Wanderlust21 · 04/05/2020 23:55

He hasn't left you to better himself or beat his demons. He has left you to shag prostitutes and take drugs without having to continue to find ways of justifying it.

Lifeisconfusing · 05/05/2020 00:31

Drugs is a red flag without all the other shit.

Run for the hills And concentrate on your children.

whatisthisdeliciousthing · 05/05/2020 00:58

Why are you actively trying to involve yourself with someone who sleeps with prostitutes, cheats on you, gaslights you, takes drugs and is a pathological liar? Are you thick?

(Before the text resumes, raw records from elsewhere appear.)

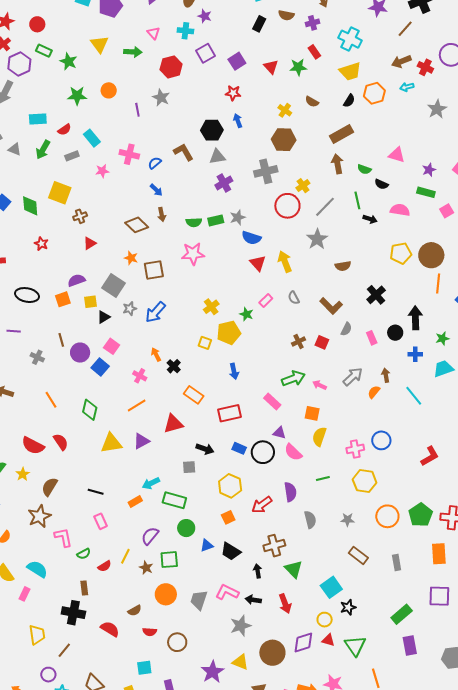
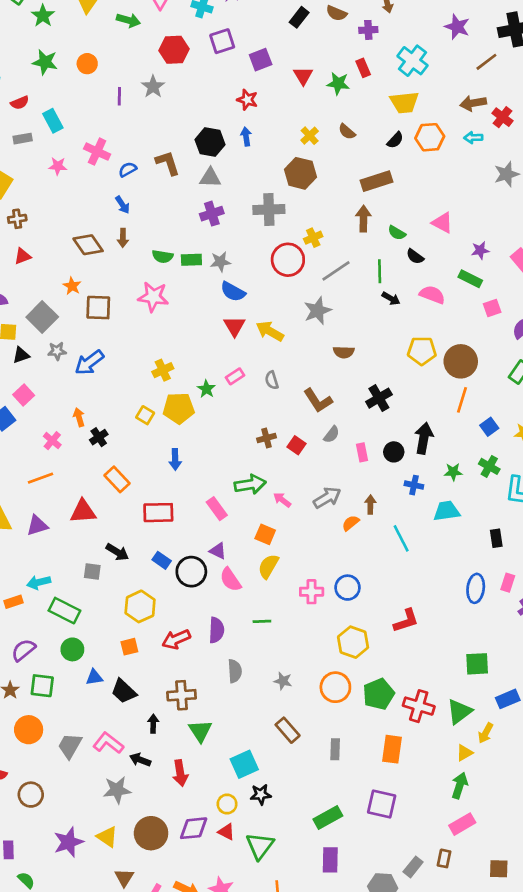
yellow arrow: (285, 262) -> (270, 331), turned -50
yellow hexagon: (365, 481) -> (353, 642), moved

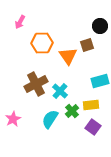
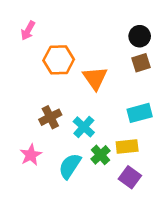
brown square: (87, 45) -> (141, 63), moved
brown cross: (36, 84) -> (50, 117), size x0.7
pink star: (13, 119) -> (31, 155), moved

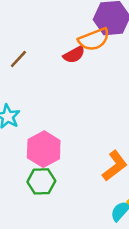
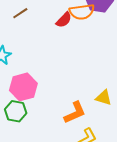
red semicircle: (74, 55) -> (64, 20), turned -30

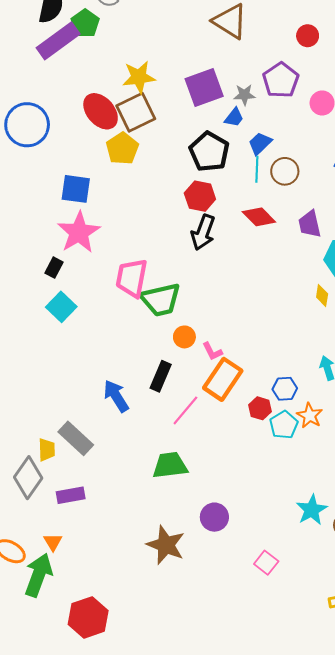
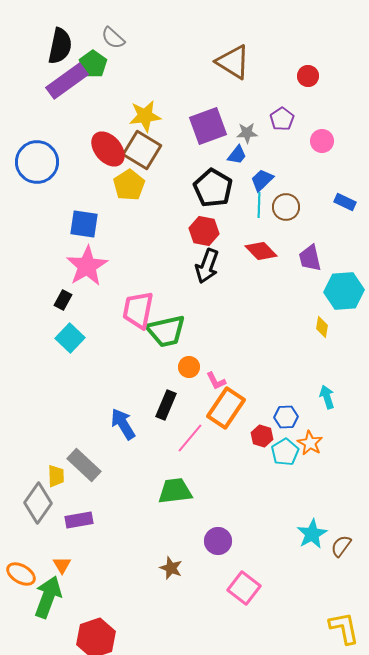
purple pentagon: (281, 80) -> (282, 119), size x0.7
brown square: (136, 112) -> (142, 150), turned -33
brown star: (166, 545) -> (171, 568), size x0.6
pink square: (266, 563) -> (244, 588), moved, size x1.4

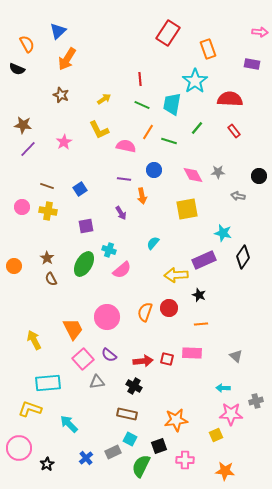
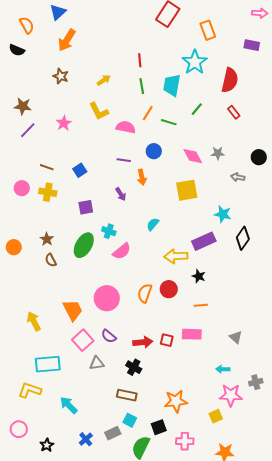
red semicircle: (230, 99) -> (230, 80), turned 100
green line: (142, 105) -> (142, 86), turned 56
pink circle: (19, 448) -> (19, 429), size x0.7

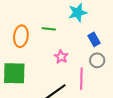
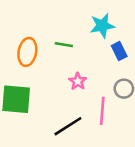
blue rectangle: (94, 39) -> (119, 51), moved

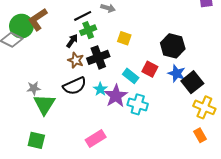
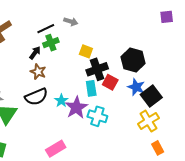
black cross: (98, 57) -> (97, 69), moved
cyan rectangle: (131, 76) -> (91, 88), turned 42
yellow cross: (204, 107) -> (148, 121), moved, turned 35

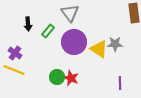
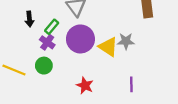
purple cross: (15, 53) -> (47, 42), moved
green circle: (57, 77) -> (44, 66), moved
red star: (71, 78) -> (85, 86), moved

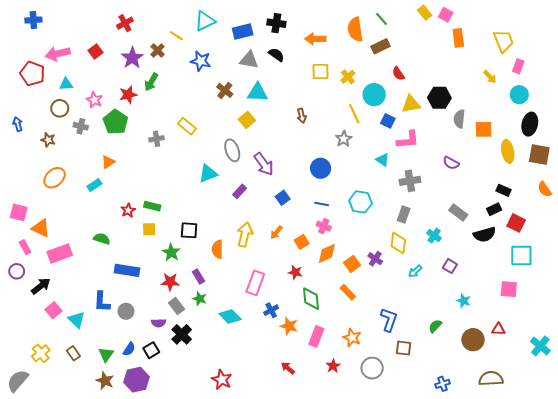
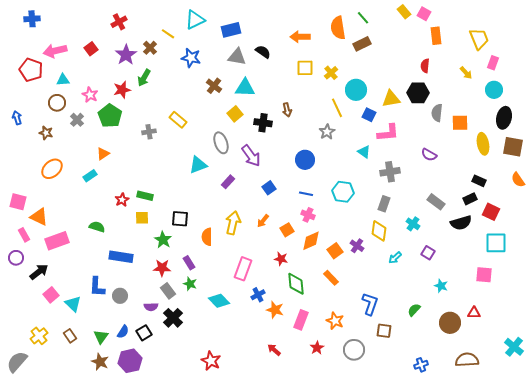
black cross: (276, 23) -> (263, 123), moved
red semicircle: (398, 74) -> (425, 66), moved, turned 40
gray cross: (81, 126) -> (77, 120), turned 32
cyan cross: (540, 346) -> (514, 347), moved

Sunsh1neStar5 · 05/05/2020 01:39

Why were you trying so hard to save him ?

He needs to save himself

How do you know for certain he didn't do drugs when he was with you & your children

Other people have events that occur in their families like illness, death, accidents etc
It doesn't lead everyone to drugs, crime, prostitutes

Sunsh1neStar5 · 05/05/2020 01:42

He might look worth saving at 20, 30

He's not going to look so bad boy/drama queen in his 40s, 50s

You enjoyed the drama

enragedpenfold · 05/05/2020 02:20

You are still doing it. You are concocting reasons in your head as to why he’s so redeemable.
When social services are involved, will you choose your kids then? Or will he still be this misunderstood hero with a twagic past? And so the kids yet again will be second best to the druggie with a prostitute habit?
In all honesty, if you are this stupid, you should consider giving up custody now. You are setting them up for misery while mummy runs around after a dick that doesn’t give a single fuck, except as some sort of proof that he’s alright really.
Don’t provide him with that veneer of respectability op.

Starksforthewin · 05/05/2020 04:30

You need to raise GP your standards, OP.

Why would you want a relationship ship with such a loser? Let alone expose your children to it.

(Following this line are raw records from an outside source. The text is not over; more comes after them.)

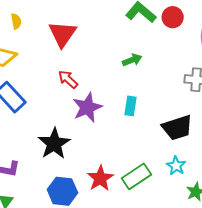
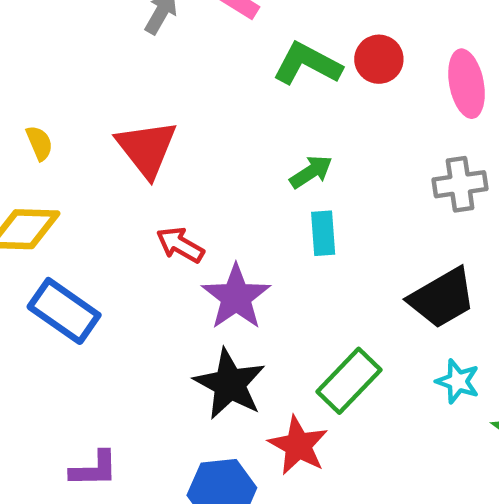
cyan rectangle: (130, 106) -> (323, 233), moved
black star: (54, 144) -> (230, 384), moved
green rectangle: (136, 176) -> (349, 381), moved

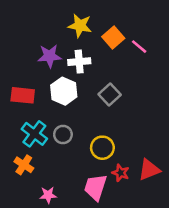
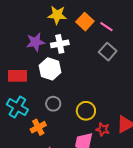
gray square: (110, 94) -> (108, 52), moved
cyan cross: (34, 134) -> (17, 107), moved
orange cross: (24, 165) -> (38, 127), moved, turned 35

You keep obsessing over the detail of the condom in the drawer, but it couldn’t matter less. You are in love with the idea of being in love and being in the standard family unit. This has clouded your judgement so much that you think a guy like this is a prize!

Drop all this shit about not being enough for him, he isn’t good enough for you! The sleaze of someone doing cocaine and ringing escorts ... vile.

Thank heavens you are not financially joined together. Move on, and forget all this rubbish about counselling etc. He is not a prize and your effort would be wasted.

Do some work on yourself, you seem to rate counselling highly as a solution. Why not figure out why you value your life so little you are prepared to sully it with him.
You’ve had a lucky break, grab it with both hands.

allthewaterinthetap · 05/05/2020 04:44

He hasn't left you to better himself or beat his demons. He has left you to shag prostitutes and take drugs without having to continue to find ways of justifying it.

So much, this.

Also...they all 'came really close but didn't actually go through with it' when you catch them cheating.

Starksforthewin · 05/05/2020 04:50

I’ve read a few of your responses now, OP, and I’m sorry but they are pathetic.
Every post is He said, He did, He thinks..

No one on here gives a fuck about him. We’ve read enough to know he’s not worth bothering about. You sound like a teenager, all this bollocks about wanting to sleep and never wake up! 🙄

What would your children think if they read that? That the only person who matters to you is an absolute loser! He’s probably riddled with STDs and in a very short space of time you’ve been having unprotected sex with him and tried to make a family unit with your children.
I feel so sorry for them, their own mother bringing a druggie to their home.

If you can’t find a decent man (and I don’t think you know what one looks like) there are loads of good vibrators on the market. You should use those until you can find some mature judgement.

Shoxfordian · 05/05/2020 06:23

He's a loser who cheated on you
He was never going to change and you were never going to fix him.